*** Begin section ***

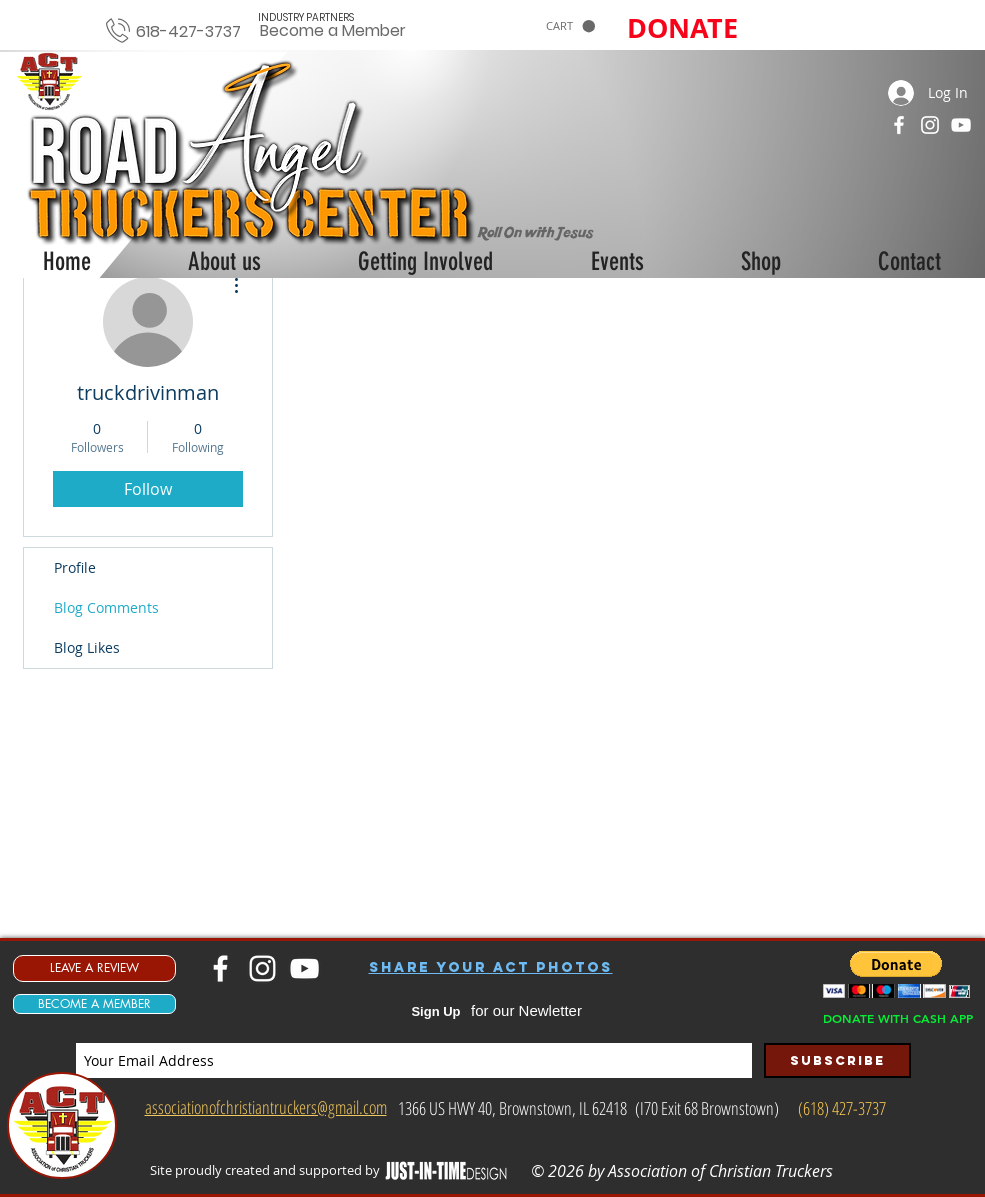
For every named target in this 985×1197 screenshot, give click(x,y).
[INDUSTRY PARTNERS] (306, 17)
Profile (75, 567)
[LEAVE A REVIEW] (94, 968)
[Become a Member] (333, 31)
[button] (570, 26)
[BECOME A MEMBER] (94, 1004)
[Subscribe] (837, 1060)
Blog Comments (106, 607)
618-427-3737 (188, 31)
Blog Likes (87, 647)
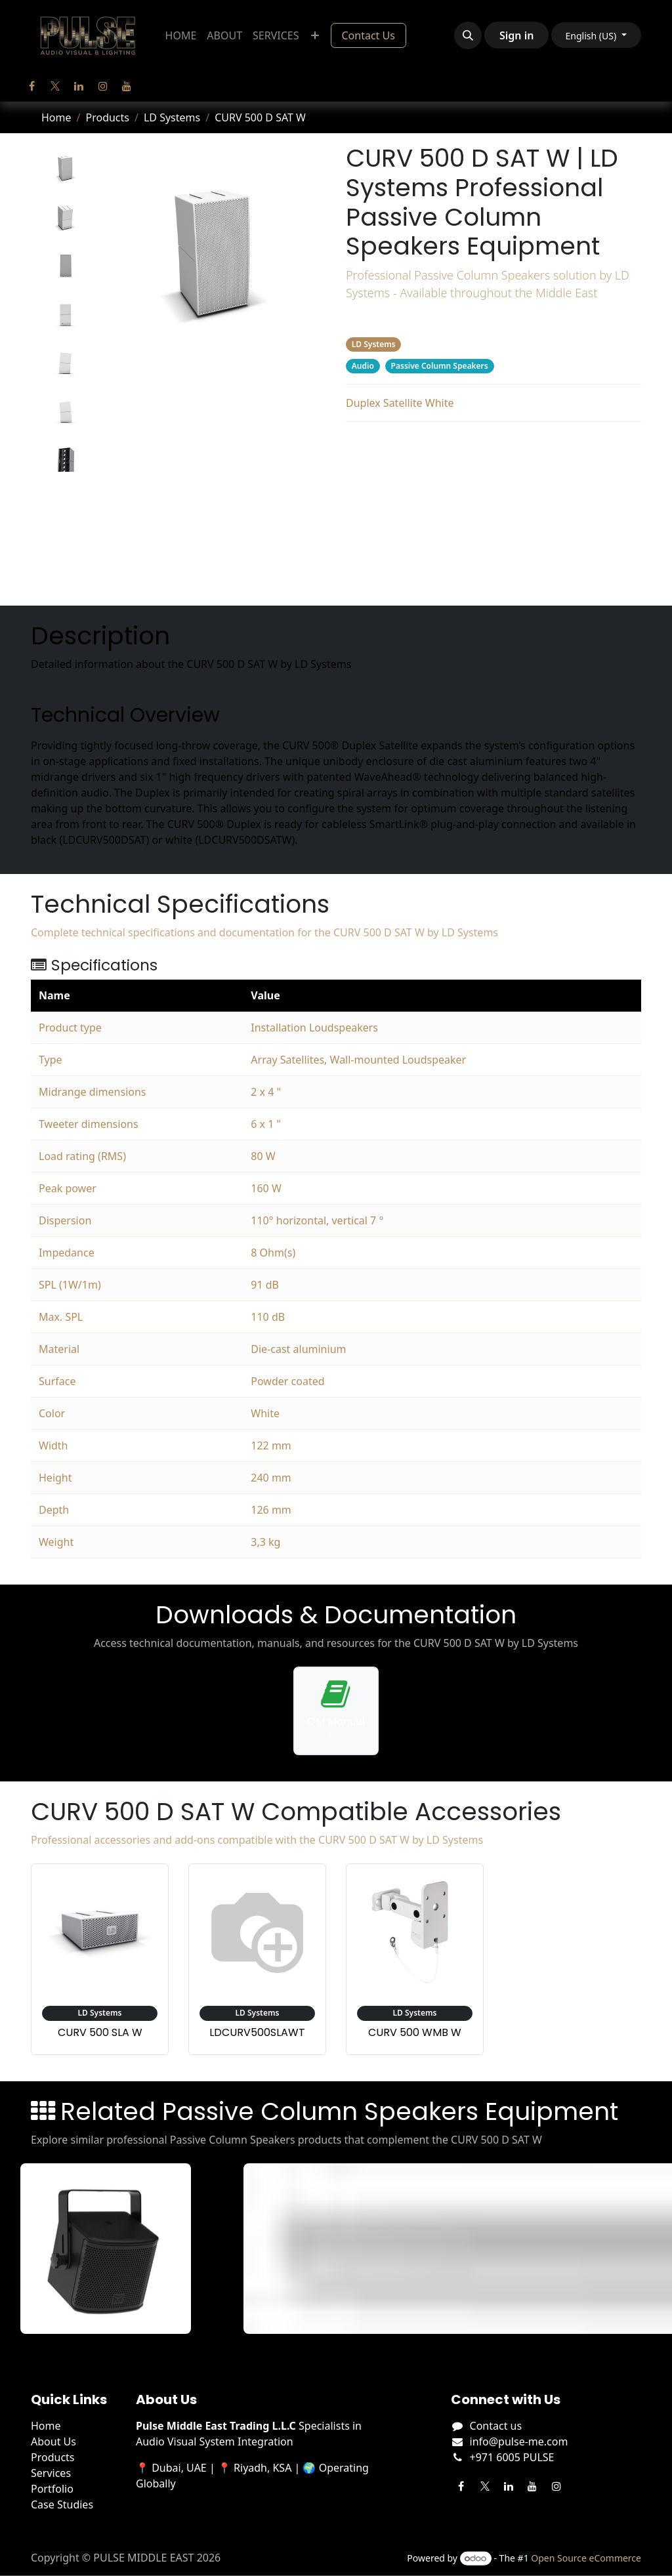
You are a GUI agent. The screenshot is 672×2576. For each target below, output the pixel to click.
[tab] (65, 169)
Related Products (493, 550)
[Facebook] (31, 85)
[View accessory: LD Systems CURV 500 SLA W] (100, 1959)
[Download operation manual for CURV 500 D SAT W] (336, 1711)
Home (56, 117)
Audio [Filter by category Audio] (363, 365)
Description (493, 445)
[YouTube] (126, 85)
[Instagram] (103, 85)
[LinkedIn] (78, 85)
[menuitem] (181, 35)
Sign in (516, 35)
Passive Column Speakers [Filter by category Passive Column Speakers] (439, 365)
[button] (468, 35)
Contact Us (368, 35)
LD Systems (172, 117)
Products (107, 117)
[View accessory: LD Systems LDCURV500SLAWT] (257, 1959)
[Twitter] (55, 85)
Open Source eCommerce (586, 2558)
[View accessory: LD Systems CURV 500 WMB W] (414, 1959)
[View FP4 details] (112, 2248)
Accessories (493, 524)
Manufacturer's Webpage (493, 577)
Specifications (494, 472)
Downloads (494, 498)
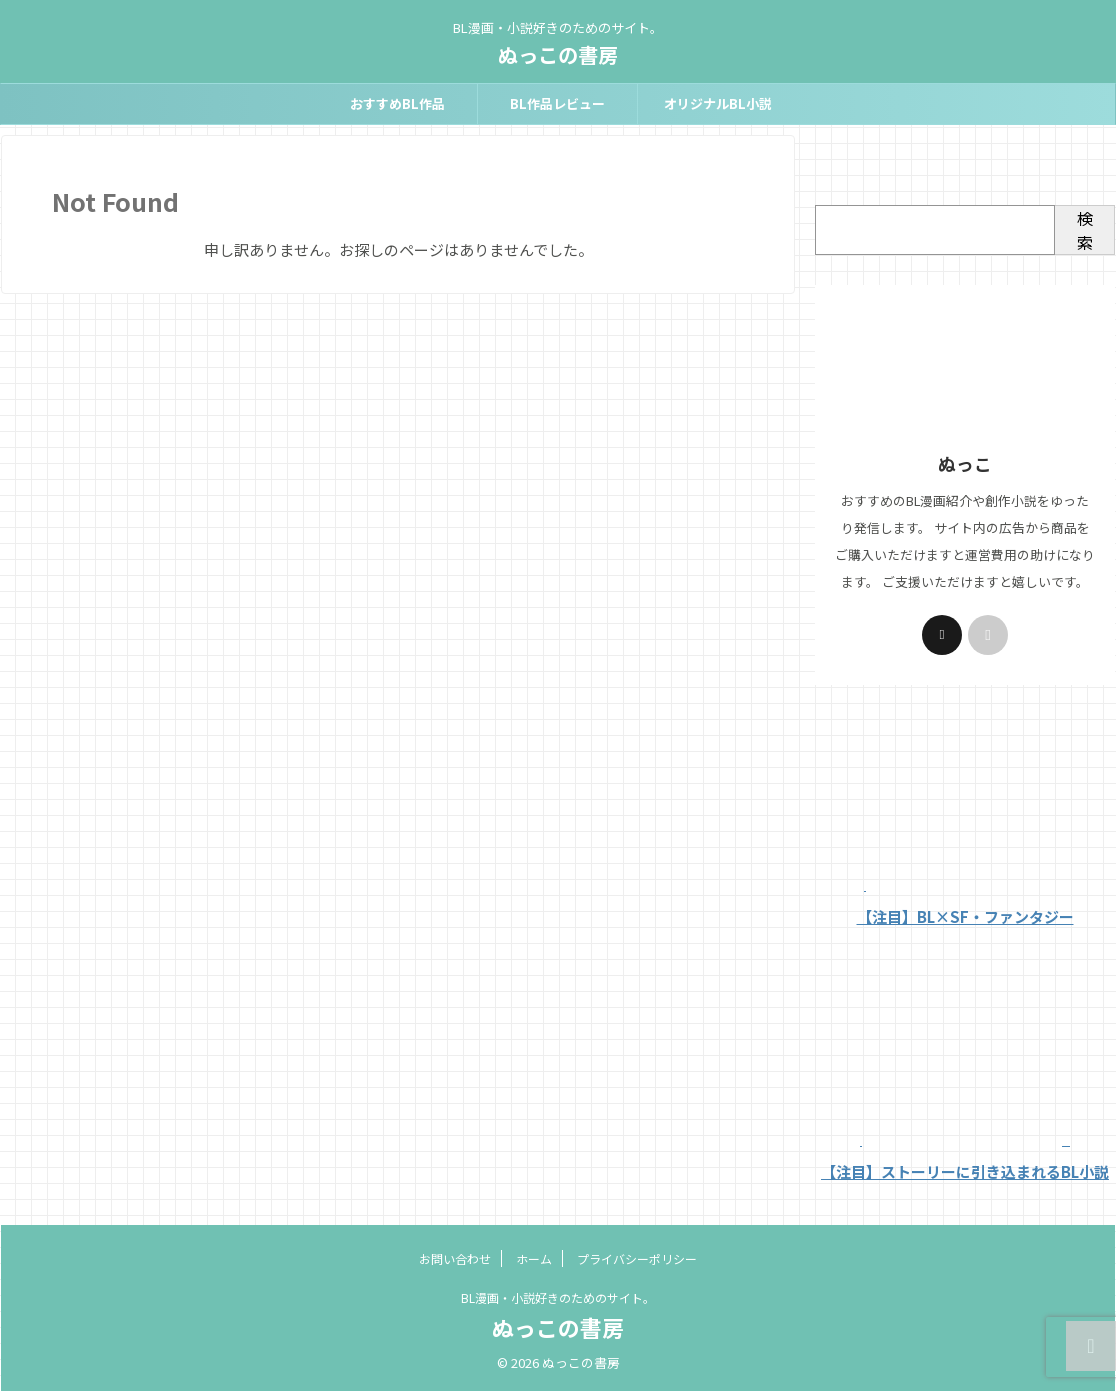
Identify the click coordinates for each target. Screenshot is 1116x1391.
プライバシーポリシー (637, 1258)
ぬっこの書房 (558, 54)
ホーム (534, 1258)
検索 (1085, 230)
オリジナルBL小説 (718, 103)
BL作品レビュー (557, 103)
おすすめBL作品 (397, 103)
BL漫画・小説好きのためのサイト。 (558, 1297)
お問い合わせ (455, 1258)
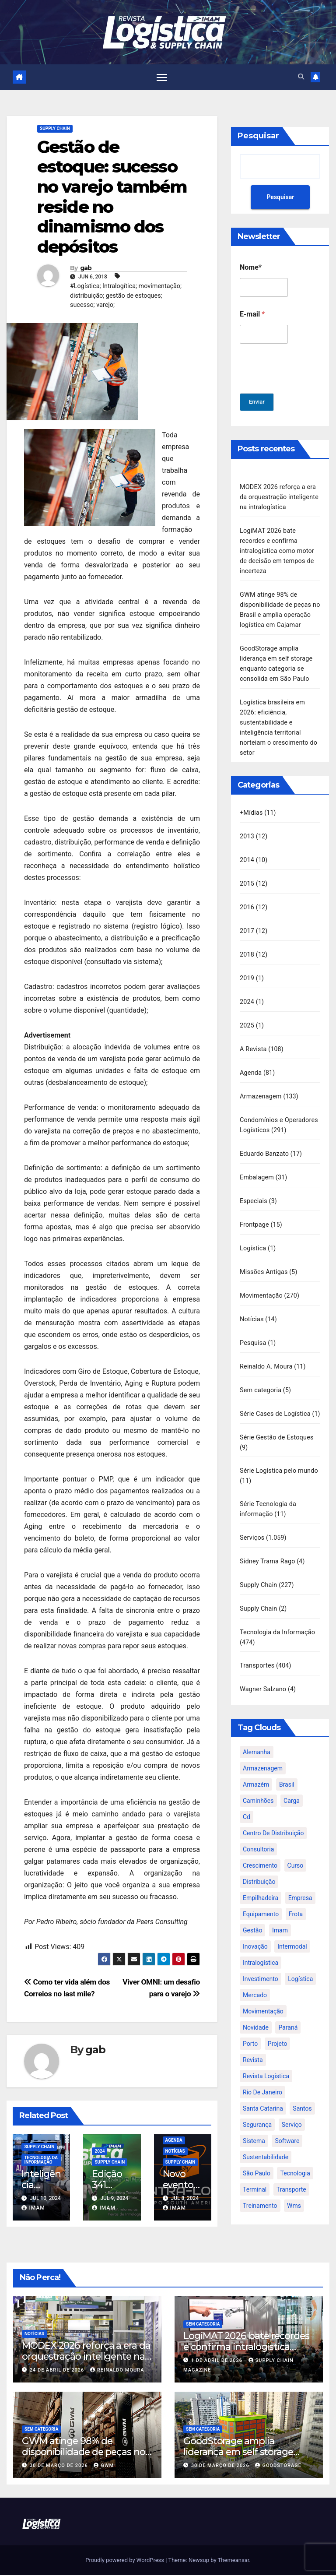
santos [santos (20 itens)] (302, 2092)
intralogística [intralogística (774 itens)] (260, 1946)
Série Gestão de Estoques (277, 1426)
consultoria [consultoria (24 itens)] (258, 1833)
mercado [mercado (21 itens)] (255, 1979)
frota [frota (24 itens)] (296, 1898)
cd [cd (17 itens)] (246, 1801)
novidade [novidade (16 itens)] (256, 2011)
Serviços (252, 1524)
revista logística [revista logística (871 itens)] (266, 2060)
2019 (247, 966)
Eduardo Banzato (264, 1138)
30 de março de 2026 (60, 2466)
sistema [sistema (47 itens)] (254, 2125)
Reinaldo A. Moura (266, 1347)
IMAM (33, 2209)
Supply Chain (55, 129)
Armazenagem (261, 1082)
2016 (247, 896)
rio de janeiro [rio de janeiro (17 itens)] (262, 2076)
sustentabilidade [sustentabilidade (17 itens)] (265, 2141)
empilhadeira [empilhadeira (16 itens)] (260, 1882)
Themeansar (233, 2561)
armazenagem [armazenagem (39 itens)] (263, 1752)
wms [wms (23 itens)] (294, 2189)
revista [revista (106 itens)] (253, 2044)
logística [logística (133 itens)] (300, 1963)
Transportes (257, 1650)
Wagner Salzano (263, 1673)
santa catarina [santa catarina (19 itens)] (263, 2092)
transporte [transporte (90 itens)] (291, 2173)
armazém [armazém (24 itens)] (256, 1768)
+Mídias (251, 803)
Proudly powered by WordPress (125, 2561)
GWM (104, 2466)
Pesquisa (253, 1323)
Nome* (251, 268)
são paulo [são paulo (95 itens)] (256, 2157)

*** End section ***

Try it ::
Print exactly the lines above that run from the one with "[INDUSTRY PARTNERS] (306, 17)" down to the one with "Audio [Filter by category Audio] (363, 365)", and omit the pictures.

Answer to this problem ::
[INDUSTRY PARTNERS] (306, 17)
Profile (75, 567)
[LEAVE A REVIEW] (94, 968)
[Become a Member] (333, 31)
[button] (570, 26)
[BECOME A MEMBER] (94, 1004)
[Subscribe] (837, 1060)
Blog Comments (106, 607)
618-427-3737 (188, 31)
Blog Likes (87, 647)
You are a GUI agent. The screenshot is 672×2576. For each target below, output the pixel to click.
[tab] (65, 169)
Related Products (493, 550)
[Facebook] (31, 85)
[View accessory: LD Systems CURV 500 SLA W] (100, 1959)
[Download operation manual for CURV 500 D SAT W] (336, 1711)
Home (56, 117)
Audio [Filter by category Audio] (363, 365)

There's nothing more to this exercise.